After a chat with the Debt Counsellor, he later decided to go through with the process and began to make payments but then things went sideways.
Wesbank Decide To Leave The Debt Review And Rather Sue
Wesbank soon felt that they were not getting the funds promised and began to send scary messages, legal letters and later even went to court to get a warrant to collect (and potentially sell) the car.
The relationship between Mr Miti and Debt Counsellor Washeemah Isaacs then fell apart. Accusations and allegation began to fly and Mr Miti feels wronged by the Debt Counselling process (and Wesbank of course who took his car).
The Media Latch Onto The Story
Central to the article which was published on IOL.co.za is the use of an external marketing company (the one who first contacted the consumer) and consumers who end up registered on the NCR’s database without being fully committed to the process. A recent court ruling has highlighted that the National Credit Act makes provision for leaving the process only after paying off all small debts (including cars) before the process ends.

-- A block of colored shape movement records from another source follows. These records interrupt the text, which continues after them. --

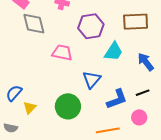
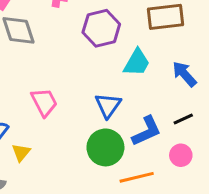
pink trapezoid: (62, 53) -> (44, 102), moved, turned 55
green circle: (68, 106) -> (105, 147), moved

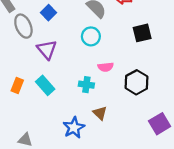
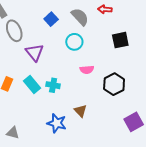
blue square: (48, 13) -> (51, 19), moved
cyan cross: (86, 85) -> (53, 85), moved
blue star: (74, 128) -> (57, 123), turned -30

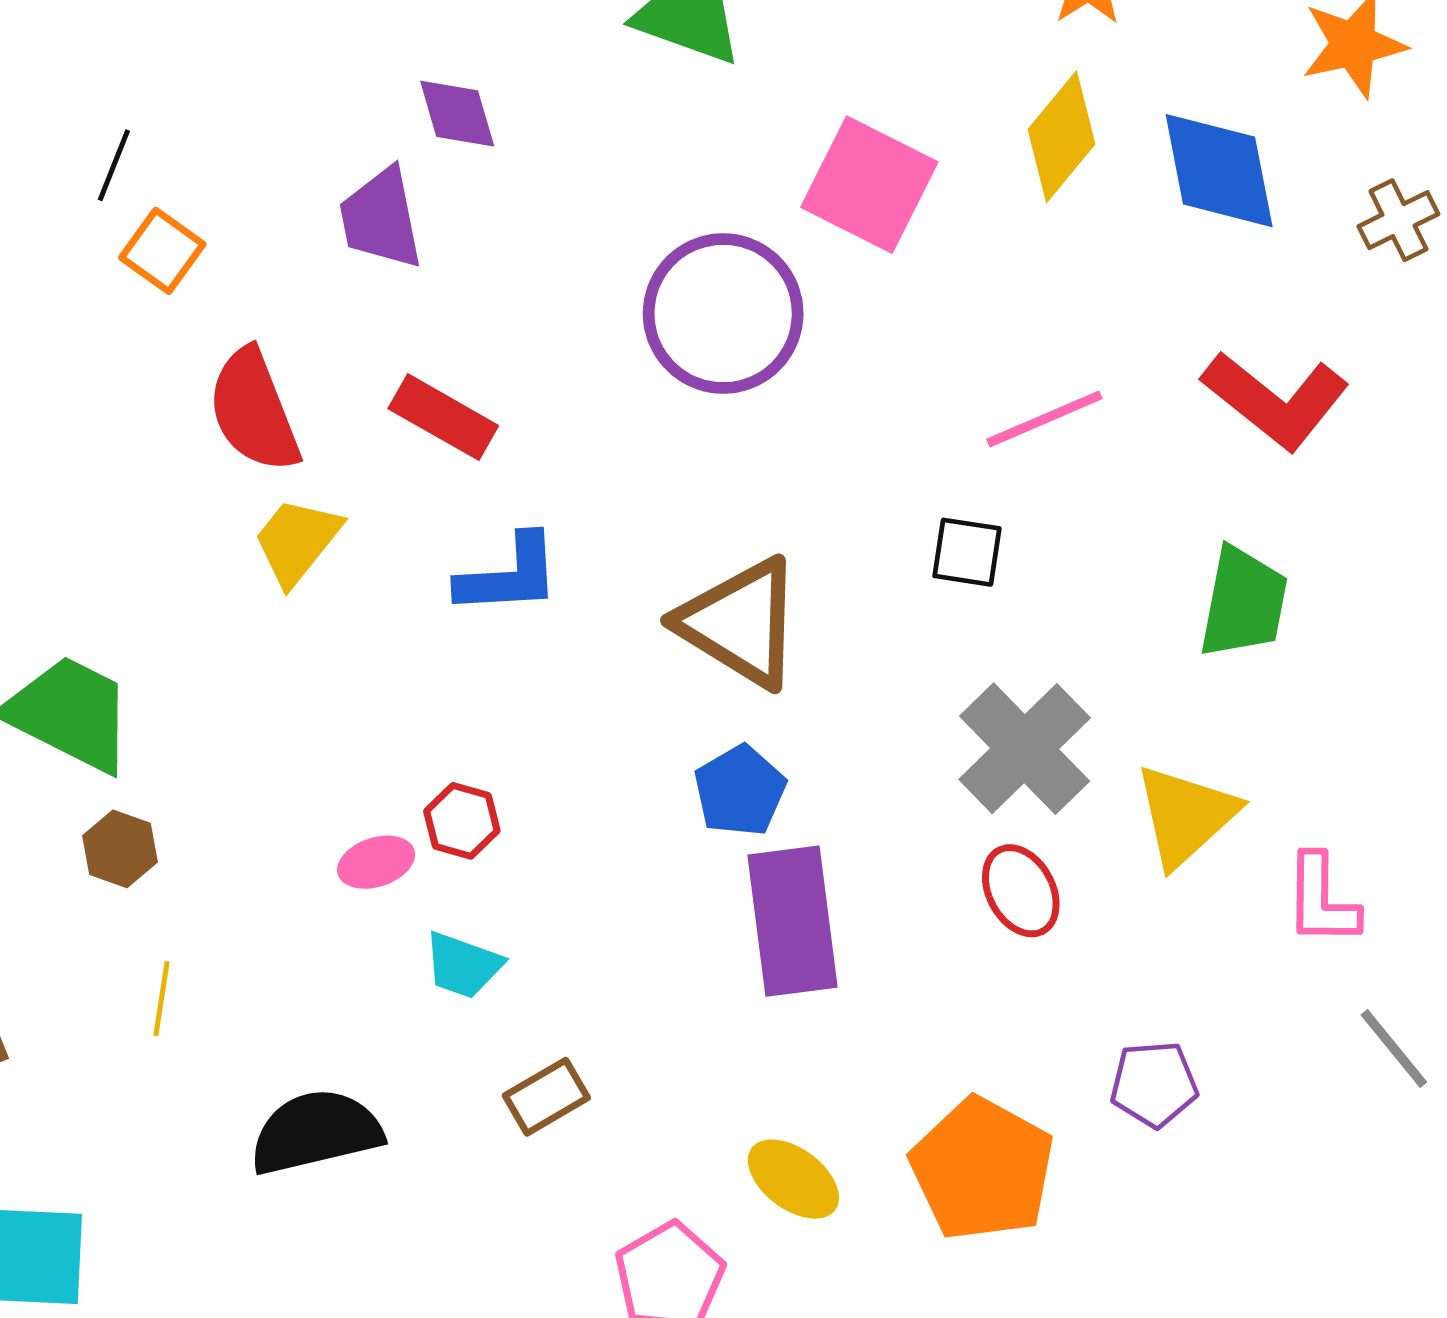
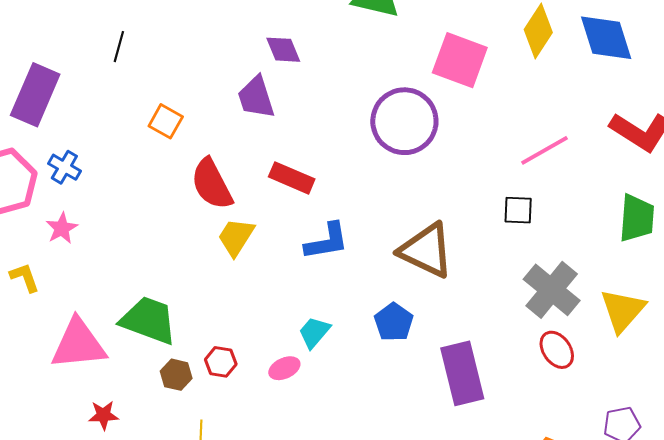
black line: (114, 165) -> (119, 47), moved
blue pentagon: (740, 791) -> (394, 322), moved
red hexagon: (462, 821) -> (221, 362), moved
cyan trapezoid: (463, 965) -> (314, 332), moved, turned 117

This highlights how consumers who enter debt review need to be really committed to finishing the process or risk being cut off from credit perhaps indefinitely (until the law is amended in the future).
Other Debt Counsellors have warned consumers off of chatting to anyone who calls to talk about debt review and rather advocate going into a local branch of a debt counselling practice and talking to a local Debt Counsellor.

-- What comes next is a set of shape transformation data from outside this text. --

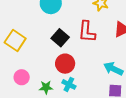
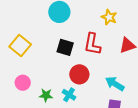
black square: (60, 38) -> (65, 47), turned -30
red circle: (65, 64) -> (79, 74), moved

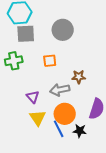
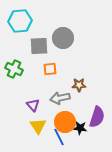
gray square: (26, 34) -> (39, 46), moved
green cross: (14, 61) -> (14, 69), turned 36
black star: (80, 131) -> (80, 128), moved

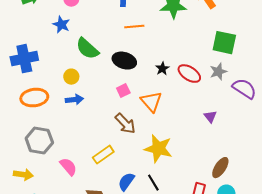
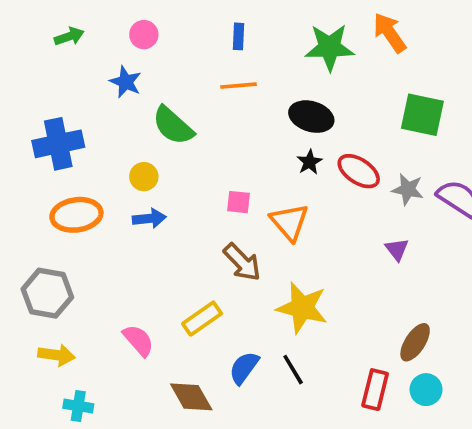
orange line: (134, 27) -> (238, 86), moved
black ellipse: (124, 61) -> (311, 117), moved
gray star: (218, 72) -> (408, 189), moved, turned 30
pink square: (123, 91) -> (238, 202), turned 32
gray hexagon: (39, 141) -> (47, 293), moved

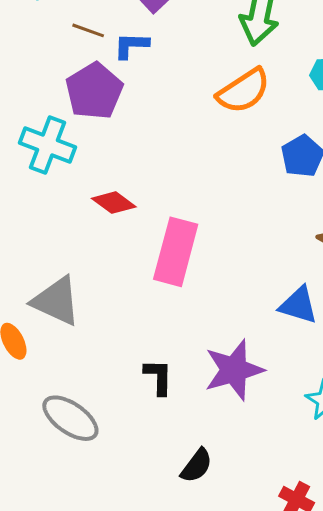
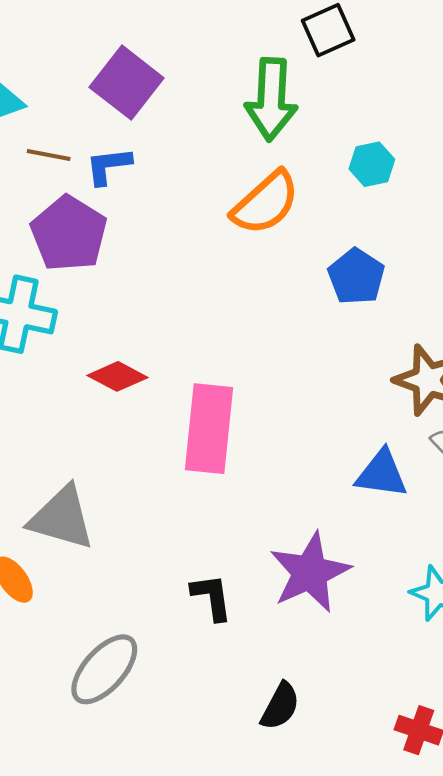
gray ellipse: (70, 418) -> (104, 669), turned -74

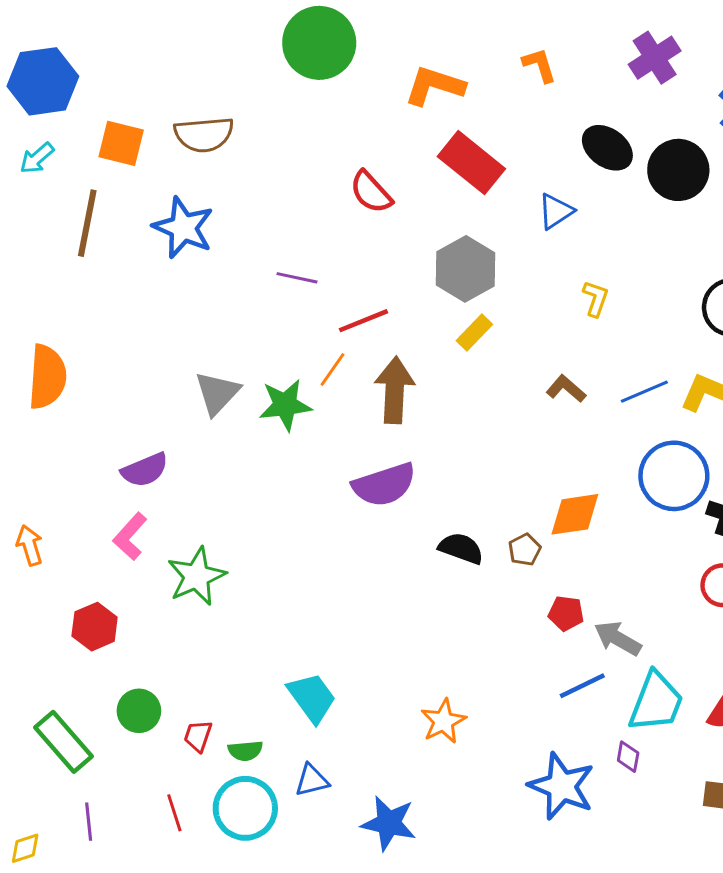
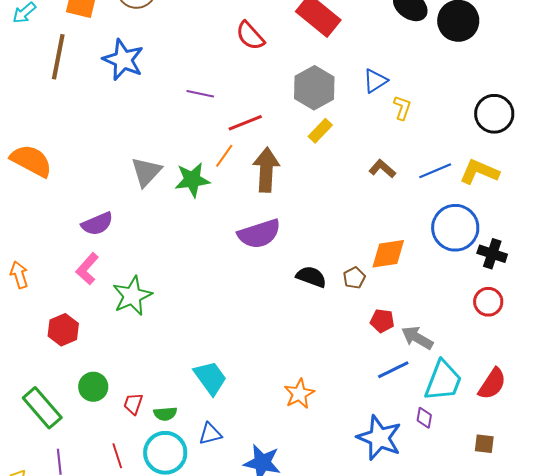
blue triangle: (556, 211) -> (375, 81), moved
orange semicircle: (47, 377) -> (31, 161), turned -66

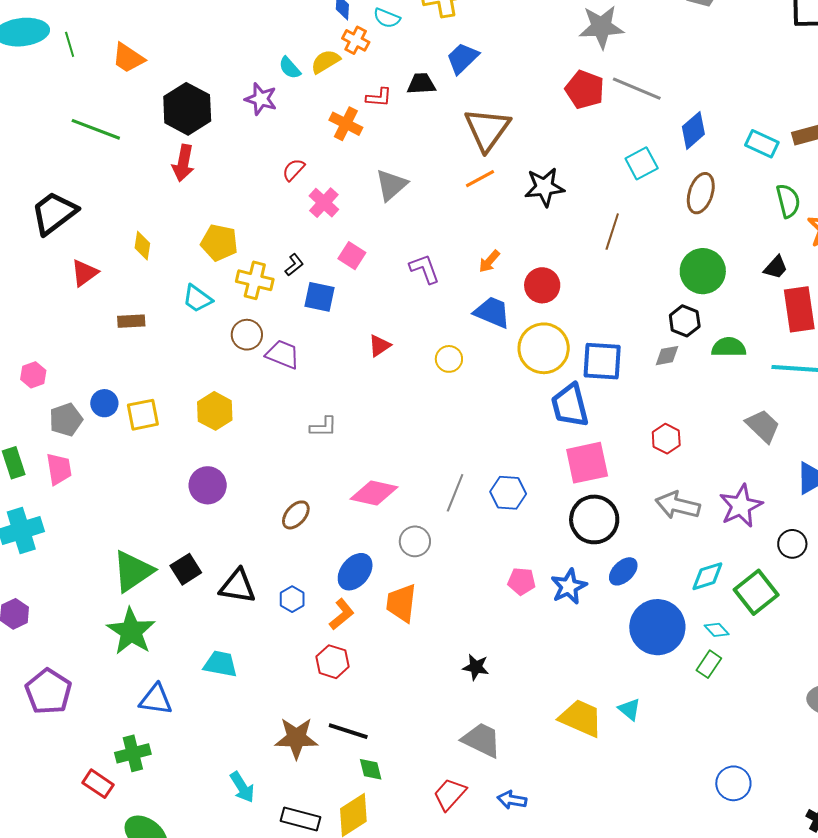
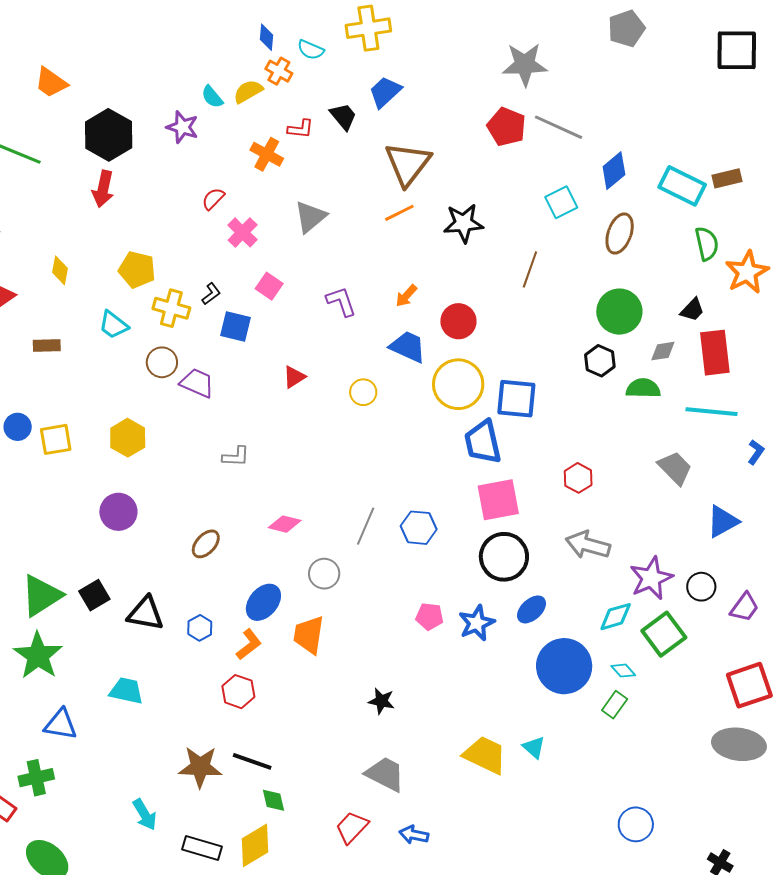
black trapezoid: (421, 84) -> (343, 116), turned 52
cyan rectangle: (762, 144) -> (682, 186), size x1.4
gray diamond: (667, 356) -> (663, 351), moved
pink diamond: (374, 493) -> (285, 524), size x0.7
purple star: (741, 506) -> (651, 578), moved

One of the big issues which has come to light during the matter is that Wesbank took this Cape Town resident to High Court in Gauteng probably knowing that the consumer (who is obviously strapped for cash) would not be able to go and defend his matter or afford to pay for legal representation in Gauteng to do so.
The Legal Battle
Though there were existing issues with the original legal work that was done by another legal firm in 2017, Cape Town based debt review specialist attorneys Liddles were called in this year to try and help the consumer. Admittedly the cards were stacked against them and the consumer at this point.
‘They went to court and argued that the matter should be heard locally since the consumer lives in Cape Town. The courts disagreed…’
They went to court and argued that the battle over the car should be heard locally since the consumer lives in Cape Town. The courts somewhat surprisingly disagreed and felt that because the consumer made the agreement with Wesbank electronically and they are based in Gauteng the matter should and would be heard in a High Court across the country.
This then happened. The consumer was unable to afford to defend himself across the country in the expensive High Court and so Wesbank* got permission to recover the car from the one-armed Veteran despite his being in debt review and making payments. The courts upheld this decision and felt it was within their contractual rights and in line with the National Credit Act.
Questionable Marketing Practices?
The original debt review plan and papers that were used back in 2017 have been called into question and criticised for a number of reasons and has been made worse by Mr Miti claiming he never wanted to enter debt review and that he cannot explain his signature on application documents. He also relates that the call centre agent who called him at first gave the impression they were working with the National Credit Regulator (NCR) and that they were offering consolidated loans.
‘The article and coverage, unfortunately, paints the wonderful debt review process in a rather poor light’
The article and coverage, unfortunately, paints the wonderful debt review process in a rather poor light. What is clear is that the consumer feels wronged and upset and has now lost an asset he would rather have kept. It touches on two of the big issues in the industry right now: (1) Consumers “entering” the process too easily and with low levels of commitment and (2) consumers later not being able to walk away from the process as they are able to do with so many other types of contracts and services in other industries.
If you are interested in debt review then, by all means, talk to your local Debt Counsellor and find out how the process works. If you do not want to enter the process yet, then please do not sign anything (especially an application form 16). Be aware that if you respond to an sms or email offering debt review help that this may indicate that you want to begin the process of a review of your debt situation and this should only be done if you are having serious debt issues.